Adeptes de musiques bruyantes sous toutes les coutures, les larron-ne-s d’IMPETUS ont proposé une première édition du festival du même nom en avril dernier (c’était au Bourg, Romandie, Bleu Lézard et D! Club), avec plein de post-hardcore’n’roll, d’electro bruitiste ou de folk crasseux sur trois jours. Afin de patienter avant la deuxième édition du 21 au 24 avril 2011, IMPETUS a […]

Adeptes de musiques bruyantes sous toutes les coutures, les larron-ne-s d’IMPETUS ont proposé une première édition du festival du même nom en avril dernier (c’était au Bourg, Romandie, Bleu Lézard et D! Club), avec plein de post-hardcore’n’roll, d’electro bruitiste ou de folk crasseux sur trois jours. Afin de patienter avant la deuxième édition du 21 au 24 avril 2011, IMPETUS a une envie qui démange, celle de co-organiser ponctuellement la venue de leurs artistes chouchous dans diverses salles lausannoises, afin de garder la flamme tout au long de l’année. Et pan: voici que Wino investit le Bourg sous la houlette impétueuse.
Wino (de son vrai nom Robert Scott Weinrich, mais il est vrai que «Robert» sonne moins catchy comme nom de scène) est le genre de gars que tout le monde connaît sans vraiment le connaître: le bougre ne cultive pas vraiment son image et est peu enclin à afficher sa bobine dans la presse spécialisée. Il a même attendu vingt ans de carrière avant de faire un album sous son «nom».
Et quelle carrière: initiateur de The Obsessed, formation séminale de toute la scène doom/stoner à la fin des années quatre-vingts, il est ensuite devenu le frontman des légendaires St Vitus, avant d’enquiller The Hidden Hand et Spirit Caravan. De quoi être cité en référence aux quatre coins du monde, de Cathedral à Sunno))),en passant par tous les poulains passés chez Man’s Ruin, et 90% des groupes qui tâtent du riff seventies ou du sludge. Son plus récent fait d’armes est d’avoir réuni Scott Kelly (Nuerosis), Dale Crover (Melvins) et Al Cisteros (Sleep, OM) autour de lui au sein de Shrinebuilder, nouveau «supergroupe » de la scène indépendante américaine (en concert à la Rote Fabrik de Zurich le 21 novembre, tiens).

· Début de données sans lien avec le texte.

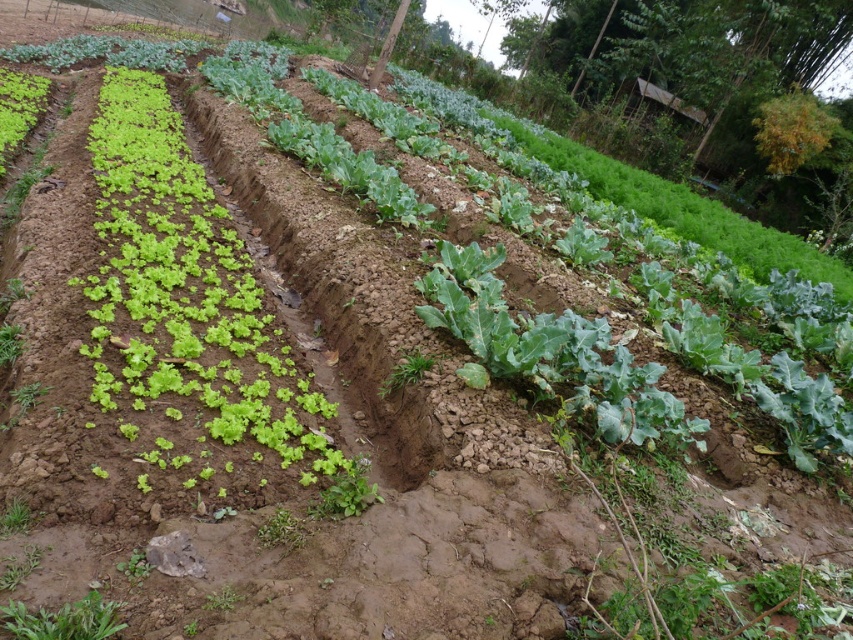 Question: Where is green leafy at lower left located in relation to green leafy at center in the image?

Choices:
 (A) above
 (B) below

Answer: (A)

Question: Can you confirm if green leafy lettuce at left is positioned to the left of green leafy at center?

Choices:
 (A) yes
 (B) no

Answer: (A)

Question: In this image, where is green leafy lettuce at left located relative to green leafy at center?

Choices:
 (A) above
 (B) below

Answer: (A)

Question: Considering the real-world distances, which object is farthest from the green leafy at lower left?

Choices:
 (A) green leafy at center
 (B) green leafy lettuce at left

Answer: (B)

Question: Estimate the real-world distances between objects in this image. Which object is farther from the green leafy lettuce at left?

Choices:
 (A) green leafy at center
 (B) green leafy at lower left

Answer: (A)

Question: Which of the following is the closest to the observer?

Choices:
 (A) green leafy lettuce at left
 (B) green leafy at lower left
 (C) green leafy at center

Answer: (B) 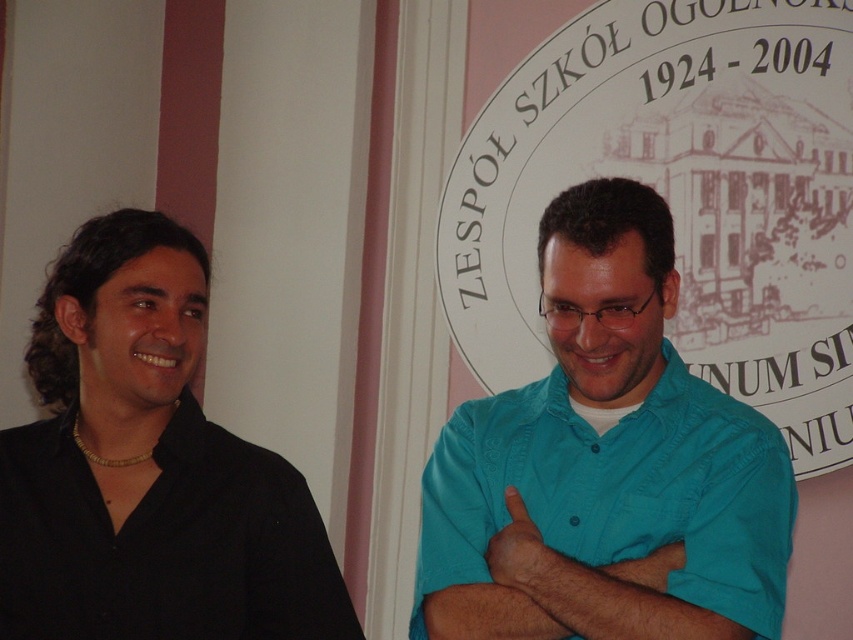 You are standing in the school hallway and see two points marked on the floor. The first point is at coordinate point (525, 504) and the second is at point (57, 362). If you walk towards the wall with the emblem, which point will you step on first?

Point (525, 504) is in front of point (57, 362), so you will step on point (525, 504) first as you walk towards the wall with the emblem. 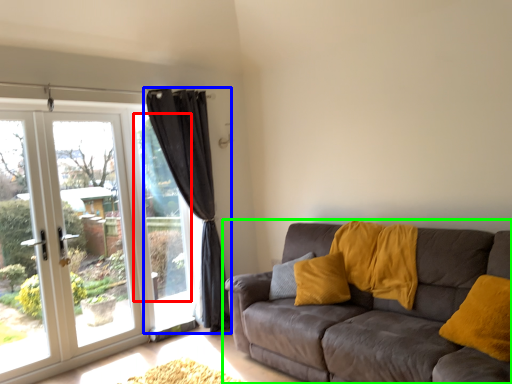 Question: Estimate the real-world distances between objects in this image. Which object is farther from window screen (highlighted by a red box), curtain (highlighted by a blue box) or studio couch (highlighted by a green box)?

Choices:
 (A) curtain
 (B) studio couch

Answer: (B) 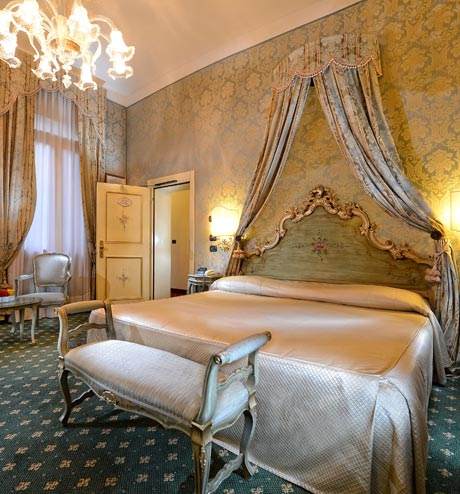 Where is `1 chair`? 1 chair is located at coordinates (47, 292). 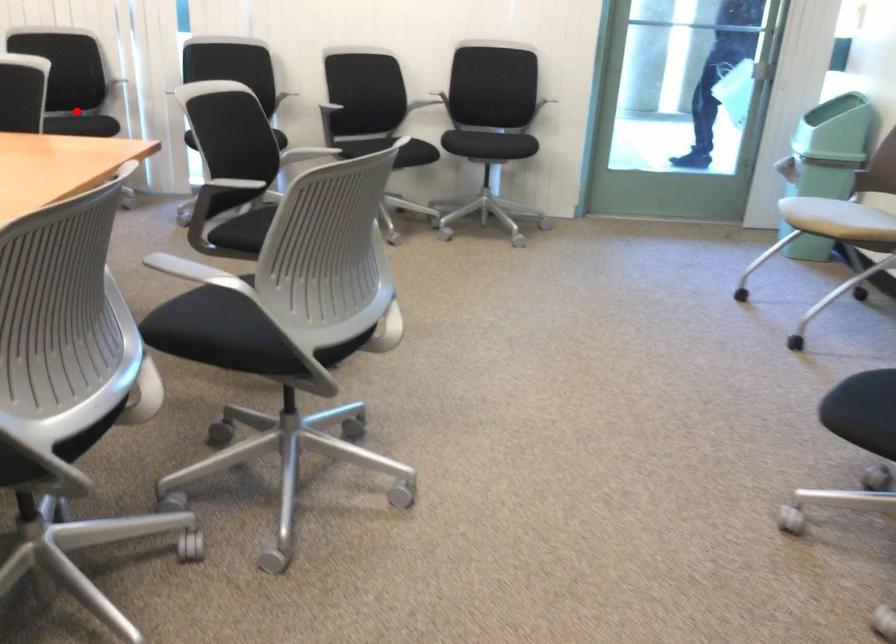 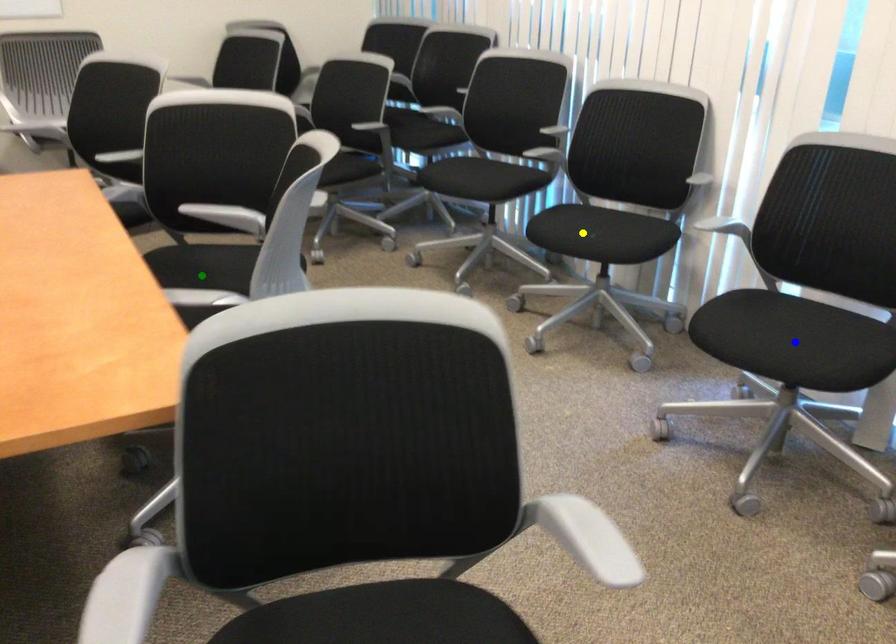 Question: I am providing you with two images of the same scene from different viewpoints. A red point is marked on the first image. You are given multiple points on the second image. Can you choose the point in image 2 that corresponds to the point in image 1?

Choices:
 (A) blue point
 (B) green point
 (C) yellow point

Answer: (C) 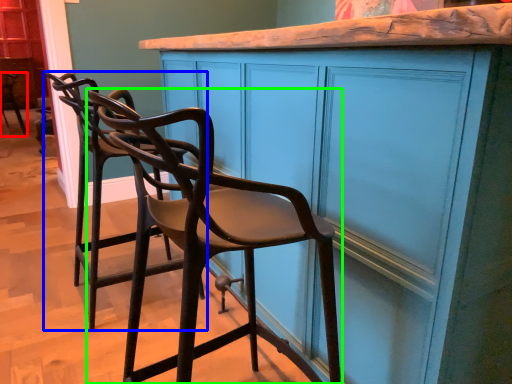 Question: Which is nearer to the chair (highlighted by a red box)? chair (highlighted by a blue box) or chair (highlighted by a green box).

Choices:
 (A) chair
 (B) chair

Answer: (A) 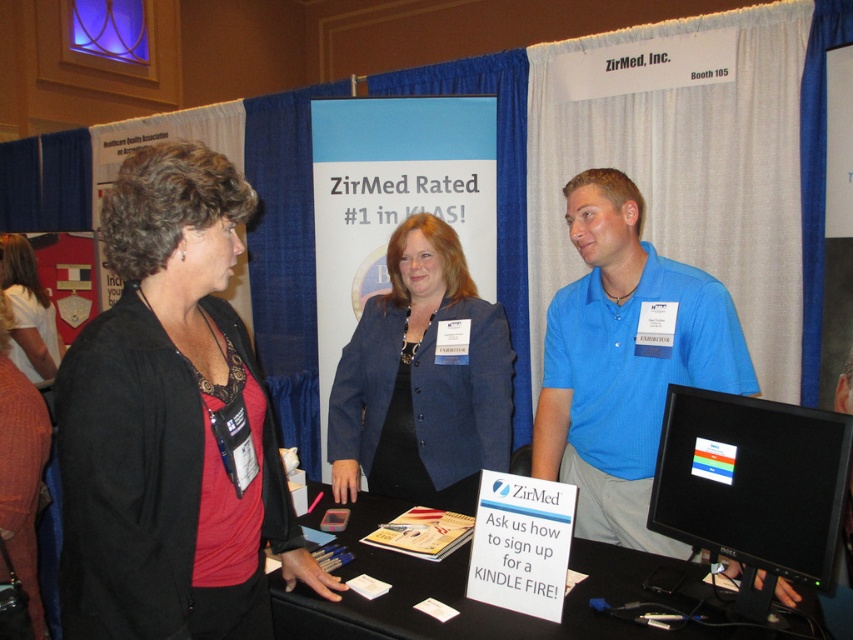 Question: Does blue fabric jacket at center have a smaller size compared to black glossy monitor at right?

Choices:
 (A) no
 (B) yes

Answer: (A)

Question: Does blue shirt at center come behind matte black shirt at left?

Choices:
 (A) no
 (B) yes

Answer: (A)

Question: Which object is the farthest from the blue fabric jacket at center?

Choices:
 (A) black glossy monitor at right
 (B) matte black shirt at left
 (C) blue shirt at center

Answer: (B)

Question: Which point is closer to the camera?

Choices:
 (A) black glossy monitor at right
 (B) blue shirt at center
 (C) black plastic table at center

Answer: (A)

Question: Considering the relative positions of matte black blazer at center and black plastic table at center in the image provided, where is matte black blazer at center located with respect to black plastic table at center?

Choices:
 (A) above
 (B) below

Answer: (A)

Question: Which object is closer to the camera taking this photo?

Choices:
 (A) matte black blazer at center
 (B) black plastic table at center

Answer: (A) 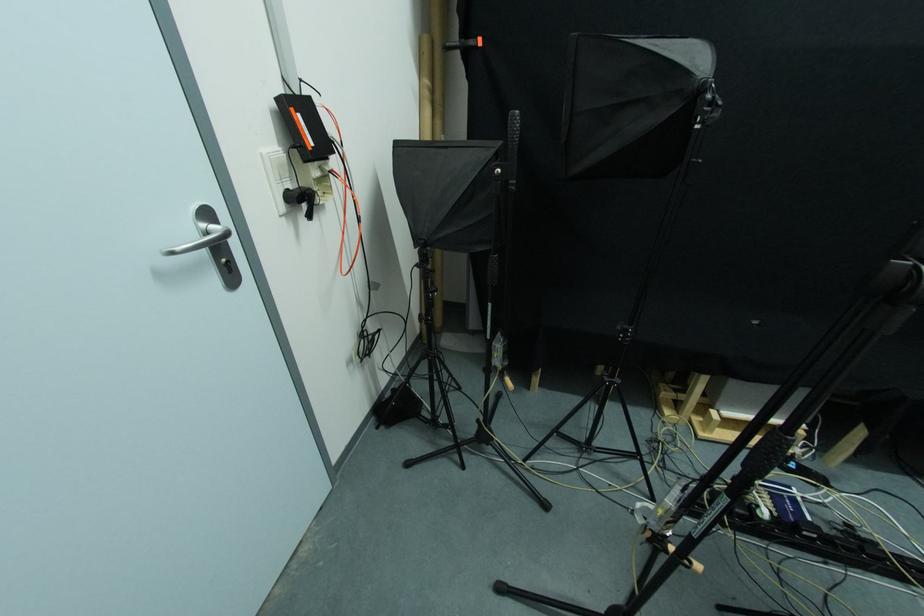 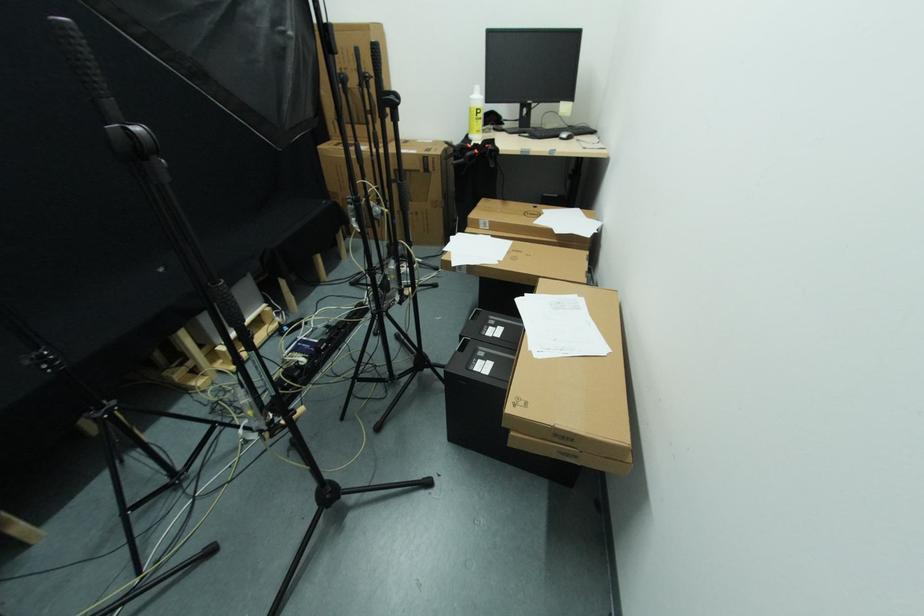 Find the pixel in the second image that matches pixel 702 424 in the first image.

(225, 365) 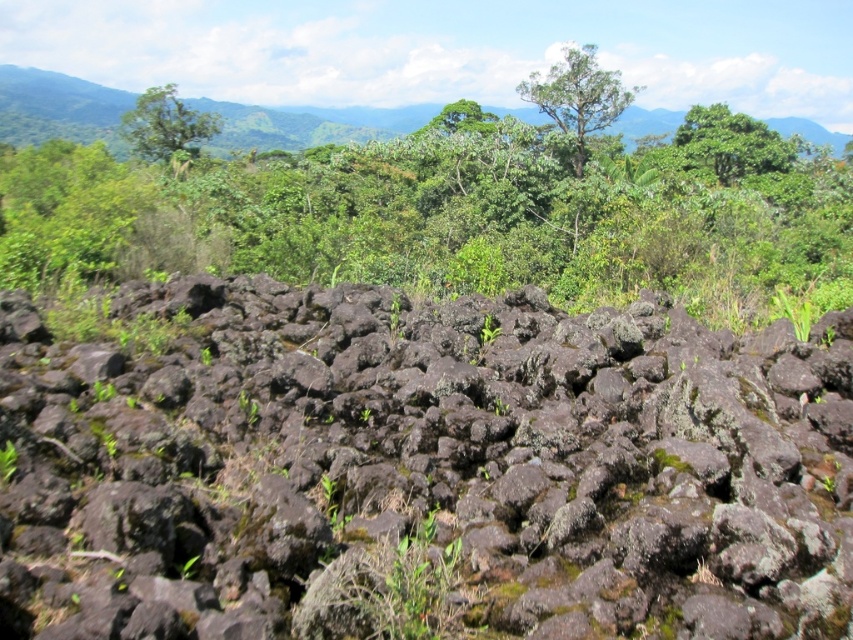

Car outre d’avoir défini une scène quasiment à lui tout seul, Monsieur Weinrich aime se frotter aux meilleurs: Jean-Paul Gaster, inégalable batteur des inégalables Clutch; Joe Lally, guitariste des mythiques buveurs de Tourtel Fugazi; Dave Grohl (je vous passe son CV, nous sommes bien d’accord?) sur son projet «Probot», Rob Halford (si, le truculent vocaliste de Judas Priest!) et une tripotée d’autres stars ont fricoté avec Wino dans moult projets plus ou moins ponctuels – la liste est plus longue qu’un morceau d’Electric Wizard.
Et, pour une fois, Wino se la joue «solo». Armé d’une guitare sèche, de trois bougies et de deux décennies d’expertise vocale, il vient défendre son album acoustique paru ces jours chez Exile on Mainstream. Un album «tout nu», sans fioriture aucune, exercice acrobatique s’il en est, dont Wino s’en tire les doigts dans le nez.
Si le sieur Weinrich sera seul sur scène, ça sera aussi le cas de Brian Danilovski, aka DARSOMBRA, issu de la scène métallique de Baltimore, qui tripatouille basse, guitare et effets pour créer une drone atmosphérique entre Sunno))) et Eluvium. Et encore un troisième gars tout seul, Conny Ochs, teuton celui-là (il se réclame de Townes Van Zandt et de Motörhead) démarrera les arpèges en début de soirée.
Une soirée qui s’annonce religieuse, voire messianique, dans le velours du Bourg.